Csaba Szepesvari is a Canada CIFAR AI Chair, the team-lead for the “Foundations” team at DeepMind and a Professor of Computing Science at the University of Alberta. He earned his PhD in 1999 from Jozsef Attila University, in Szeged, Hungary. In addition to publishing at journals and conferences, he has (co-)authored three books. Currently, he serves as the action editor of the Journal of Machine Learning Research and Machine Learning and as an associate editor of the Mathematics of Operations Research journal, while also regularly serves in various senior positions on program committees of various machine learning and AI conferences. Dr. Szepesvari’s main interest is to develop new, principled, learning-based approaches to artificial intelligence (AI), as well as to study the limits of such approaches. He is the co-inventor of UCT, a Monte-Carlo tree search algorithm, which inspired much work in AI.

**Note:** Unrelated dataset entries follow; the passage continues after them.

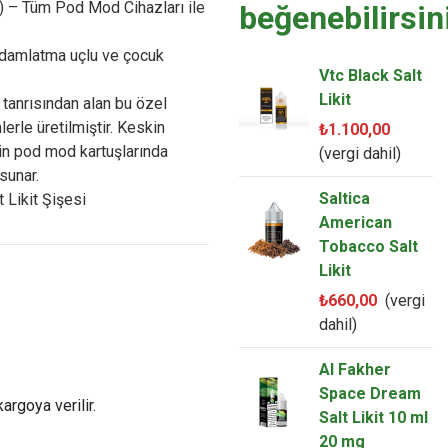
 – Tüm Pod Mod Cihazları ile
beğenebilirsin
 damlatma uçlu ve çocuk
Vtc Black Salt
Likit
 tanrısından alan bu özel
lerle üretilmiştir. Keskin
₺1.100,00
in pod mod kartuşlarında
(vergi dahil)
sunar.
Saltica
 Likit Şişesi
American
Tobacco Salt
Likit
₺660,00
(vergi
dahil)
Al Fakher
Space Dream
argoya verilir.
Salt Likit 10 ml
20 mg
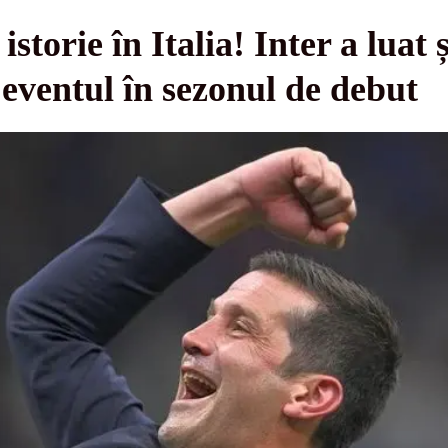
storie în Italia! Inter a luat 
eventul în sezonul de debut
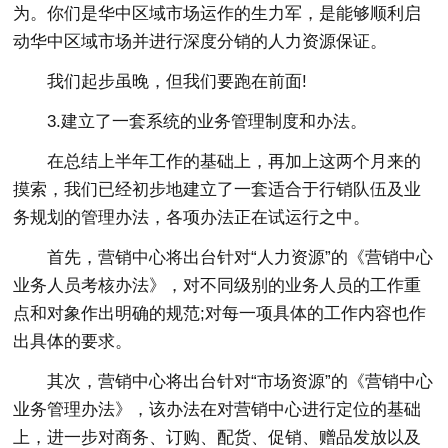
为。你们是华中区域市场运作的生力军，是能够顺利启
动华中区域市场并进行深度分销的人力资源保证。
我们起步虽晚，但我们要跑在前面!
3.建立了一套系统的业务管理制度和办法。
在总结上半年工作的基础上，再加上这两个月来的
摸索，我们已经初步地建立了一套适合于行销队伍及业
务规划的管理办法，各项办法正在试运行之中。
首先，营销中心将出台针对“人力资源”的《营销中心
业务人员考核办法》，对不同级别的业务人员的工作重
点和对象作出明确的规范;对每一项具体的工作内容也作
出具体的要求。
其次，营销中心将出台针对“市场资源”的《营销中心
业务管理办法》，该办法在对营销中心进行定位的基础
上，进一步对商务、订购、配货、促销、赠品发放以及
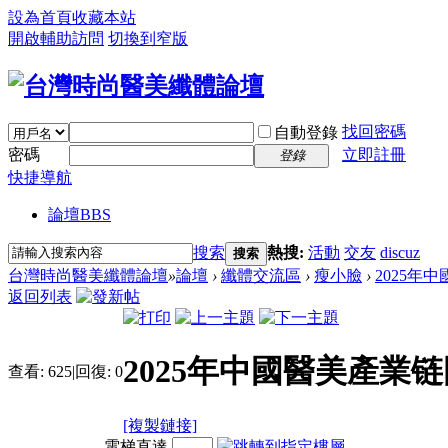
設為首頁
收藏本站
開啟輔助訪問
切換到窄版
找回密碼
自動登錄
密碼
立即註冊
登錄
快捷導航
論壇
BBS
搜索
熱搜:
活動
交友
discuz
搜索
台灣時尚醫美纖體論壇
»
論壇
›
纖體交流區
›
瘦小臉
›
2025年
返回列表
2025年中國醫美產業
查看:
625
|
回復:
0
[複製鏈接]
電梯直達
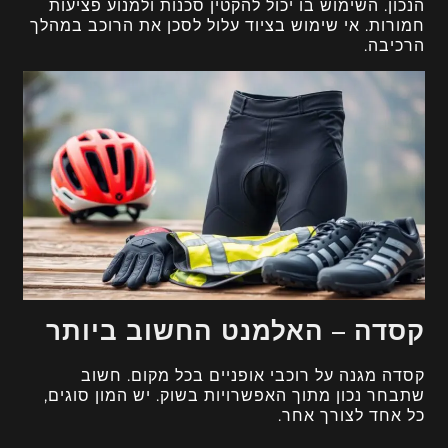
הנכון. השימוש בו יכול להקטין סכנות ולמנוע פציעות
חמורות. אי שימוש בציוד עלול לסכן את הרוכב במהלך
הרכיבה.
קסדה – האלמנט החשוב ביותר
קסדה מגנה על רוכבי אופניים בכל מקום. חשוב
שתבחר נכון מתוך האפשרויות בשוק. יש המון סוגים,
כל אחד לצורך אחר.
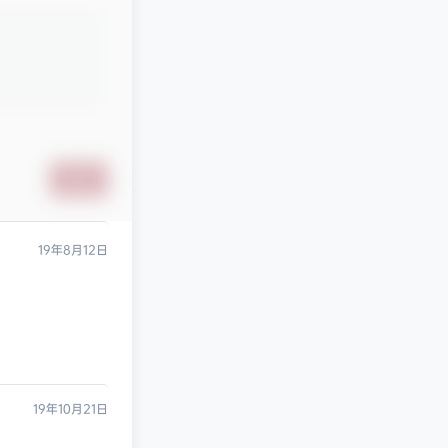
提交
19年8月12日
19年10月21日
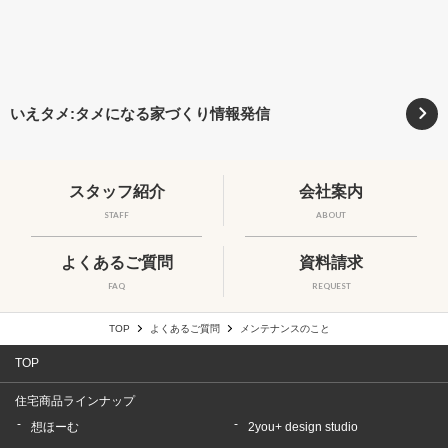
いえタメ:タメになる家づくり情報発信
スタッフ紹介
会社案内
STAFF
ABOUT
よくあるご質問
資料請求
FAQ
REQUEST
TOP
よくあるご質問
メンテナンスのこと
TOP
住宅商品ラインナップ
想ほーむ
2you+ design studio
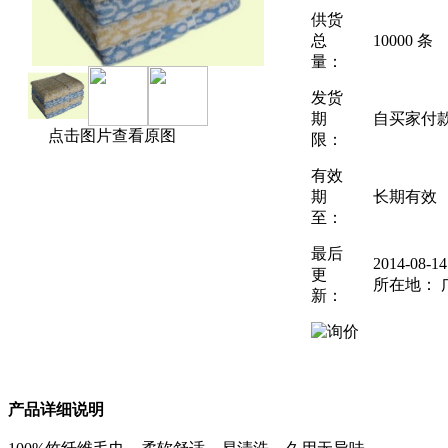
供货
总
10000 条
量：
发货
期
自买家付
点击图片查看原图
限：
有效
期
长期有效
至：
最后
2014-08-
更
所在地： 
新：
产品详细说明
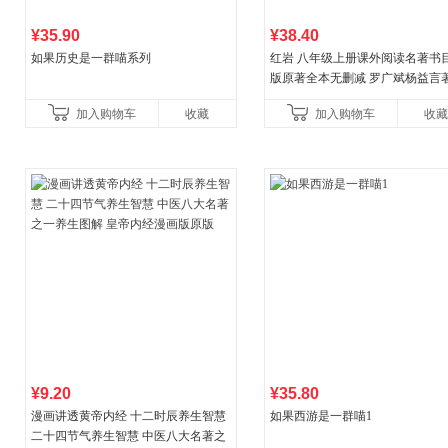
¥35.90
¥38.40
如果历史是一群喵系列
红岩 八年级上册课外阅读名著书目
版原著全本无删减 罗广斌杨益言
国主义红色经典书籍初中生课外
加入购物车
收藏
加入购物车
收藏
国青年出版社
¥9.20
¥35.80
漫画讲透黄帝内经 十二时辰养生智慧
如果西游是一群喵1
二十四节气养生智慧 中医八大名著之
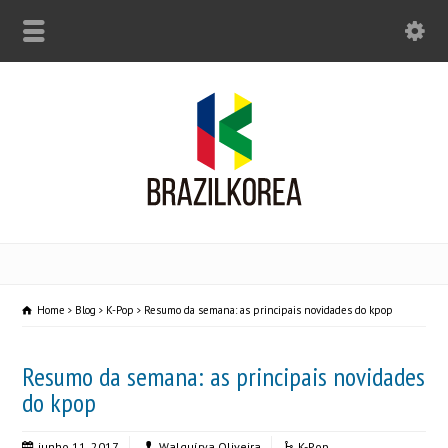
Home
Blog
K-Pop
Resumo da semana: as principais novidades do kpop
Resumo da semana: as principais novidades
do kpop
junho 11, 2017
Walquírya Oliveira
K-Pop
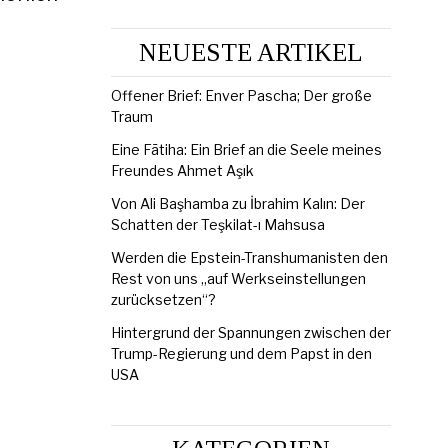
NEUESTE ARTIKEL
Offener Brief: Enver Pascha; Der große
Traum
Eine Fātiha: Ein Brief an die Seele meines
Freundes Ahmet Aşık
Von Ali Başhamba zu İbrahim Kalın: Der
Schatten der Teşkilat-ı Mahsusa
Werden die Epstein-Transhumanisten den
Rest von uns „auf Werkseinstellungen
zurücksetzen“?
Hintergrund der Spannungen zwischen der
Trump-Regierung und dem Papst in den
USA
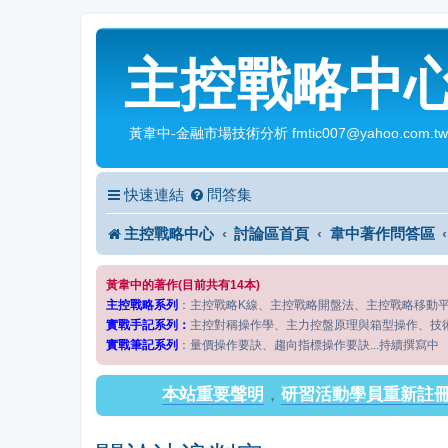
主控戰略中
黃韋中-金融市場技術分析 fmtic007@yahoo.com.tw
快速連結
問答集
主控戰略中心
討論區首頁
韋中著作問答區
黃韋中的著作(目前共有14本)
主控戰略系列
：主控戰略K線、主控戰略開盤法、主控戰略移動
實戰手記系列：
主控對稱操作學、主力控盤原理與箱型操作、技
實戰筆記系列
：量價操作要訣、趨向指標操作要訣...持續撰寫中
本站重要聲明
，
研習活動學員重新註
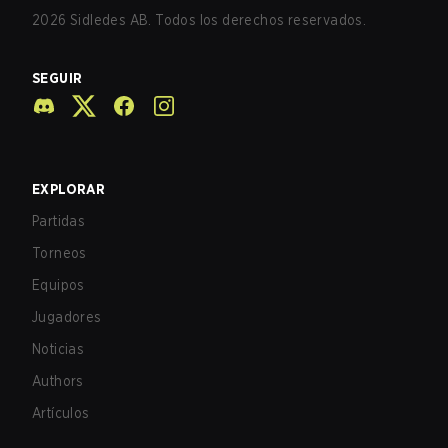
2026
Sidledes AB. Todos los derechos reservados.
SEGUIR
EXPLORAR
Partidas
Torneos
Equipos
Jugadores
Noticias
Authors
Artículos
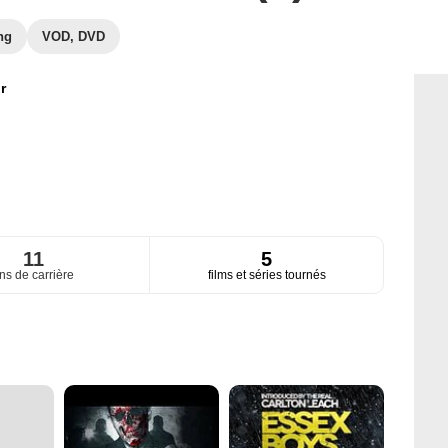
ng
VOD, DVD
r
11
5
ns de carrière
films et séries tournés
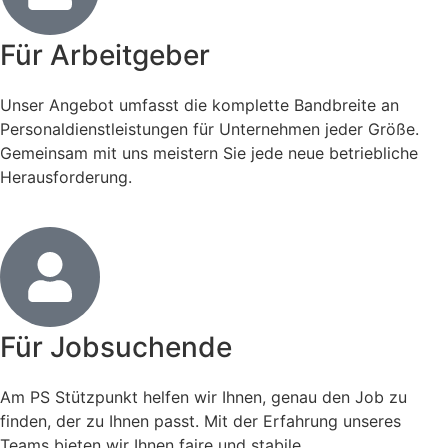
Für Arbeitgeber
Unser Angebot umfasst die komplette Bandbreite an
Personaldienstleistungen für Unternehmen jeder Größe.
Gemeinsam mit uns meistern Sie jede neue betriebliche
Herausforderung.
Für Jobsuchende
Am PS Stützpunkt helfen wir Ihnen, genau den Job zu
finden, der zu Ihnen passt. Mit der Erfahrung unseres
Teams bieten wir Ihnen faire und stabile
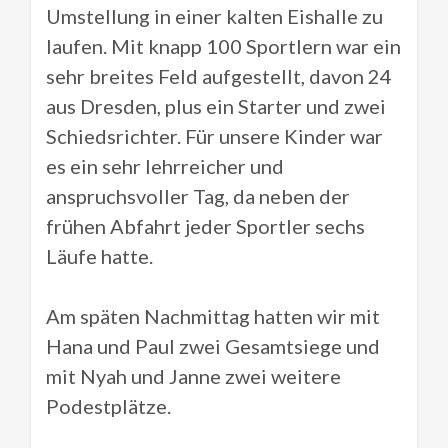
Umstellung in einer kalten Eishalle zu
laufen. Mit knapp 100 Sportlern war ein
sehr breites Feld aufgestellt, davon 24
aus Dresden, plus ein Starter und zwei
Schiedsrichter. Für unsere Kinder war
es ein sehr lehrreicher und
anspruchsvoller Tag, da neben der
frühen Abfahrt jeder Sportler sechs
Läufe hatte.
Am späten Nachmittag hatten wir mit
Hana und Paul zwei Gesamtsiege und
mit Nyah und Janne zwei weitere
Podestplätze.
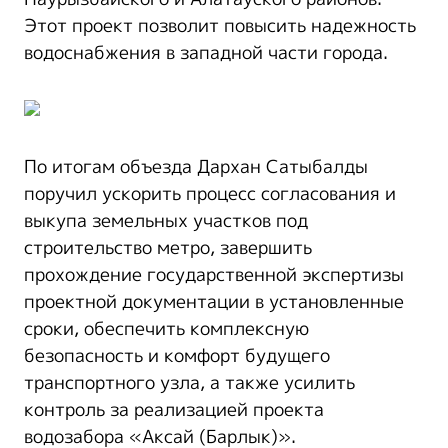
Этот проект позволит повысить надежность
водоснабжения в западной части города.
По итогам объезда Дархан Сатыбалды
поручил ускорить процесс согласования и
выкупа земельных участков под
строительство метро, завершить
прохождение государственной экспертизы
проектной документации в установленные
сроки, обеспечить комплексную
безопасность и комфорт будущего
транспортного узла, а также усилить
контроль за реализацией проекта
водозабора «Аксай (Барлык)».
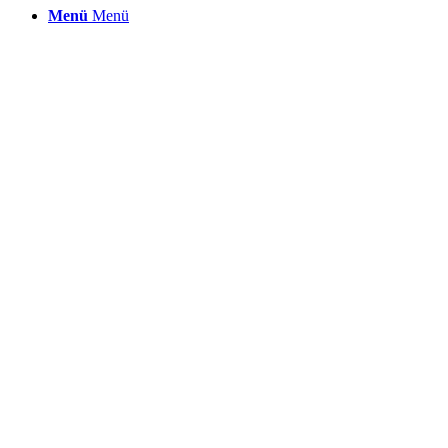
Menü
Menü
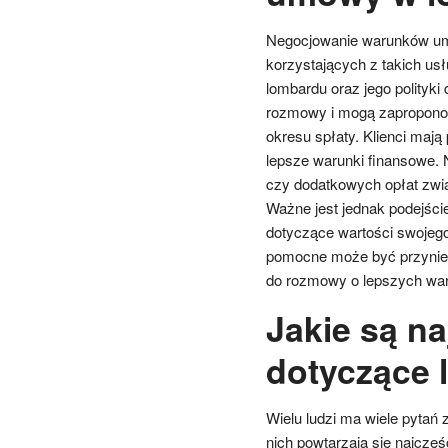
Negocjowanie warunków umow
korzystających z takich usł
lombardu oraz jego polityki
rozmowy i mogą zaproponow
okresu spłaty. Klienci maj
lepsze warunki finansowe.
czy dodatkowych opłat zwi
Ważne jest jednak podejści
dotyczące wartości swojego
pomocne może być przyniesi
do rozmowy o lepszych wa
Jakie są na
dotyczące
Wielu ludzi ma wiele pytań
nich powtarzają się najczęśc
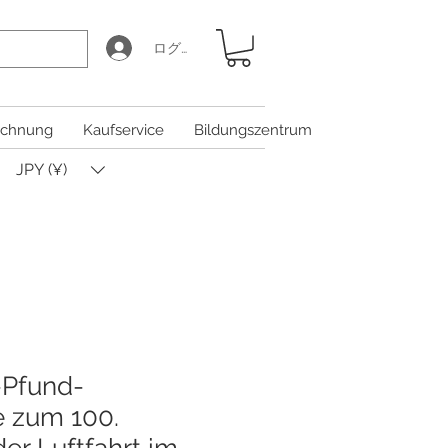
ログイン
chnung
Kaufservice
Bildungszentrum
JPY (¥)
-Pfund-
 zum 100.
er Luftfahrt im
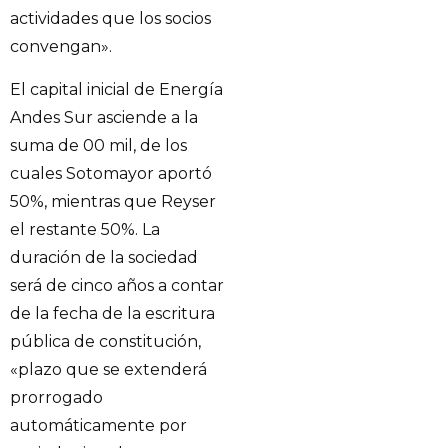
actividades que los socios
convengan».
El capital inicial de Energía
Andes Sur asciende a la
suma de 00 mil, de los
cuales Sotomayor aportó
50%, mientras que Reyser
el restante 50%. La
duración de la sociedad
será de cinco años a contar
de la fecha de la escritura
pública de constitución,
«plazo que se extenderá
prorrogado
automáticamente por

Dr. Yuh-Jye Lee received the PhD degree in Computer Science from the University of Wisconsin-Madison in 2001. Now, he is a professor of Department of Applied Mathematics at National Chiao-Tung University. He also serves as a SIG Chair at the NTU IoX Center. His research is primarily rooted in optimization theory and spans a range of areas including network and information security, machine learning, data mining, big data, numerical optimization and operations research. During the last decade, Dr. Lee has developed many learning algorithms in supervised learning, semi-supervised learning and unsupervised learning as well as linear/nonlinear dimension reduction. His recent major research is applying machine learning to information security problems such as network intrusion detection, anomaly detection, malicious URLs detection and legitimate user identification. Currently, he focus on online learning algorithms for dealing with large scale datasets, stream data mining and behavior based anomaly detection for the needs of big data and IoT security problems.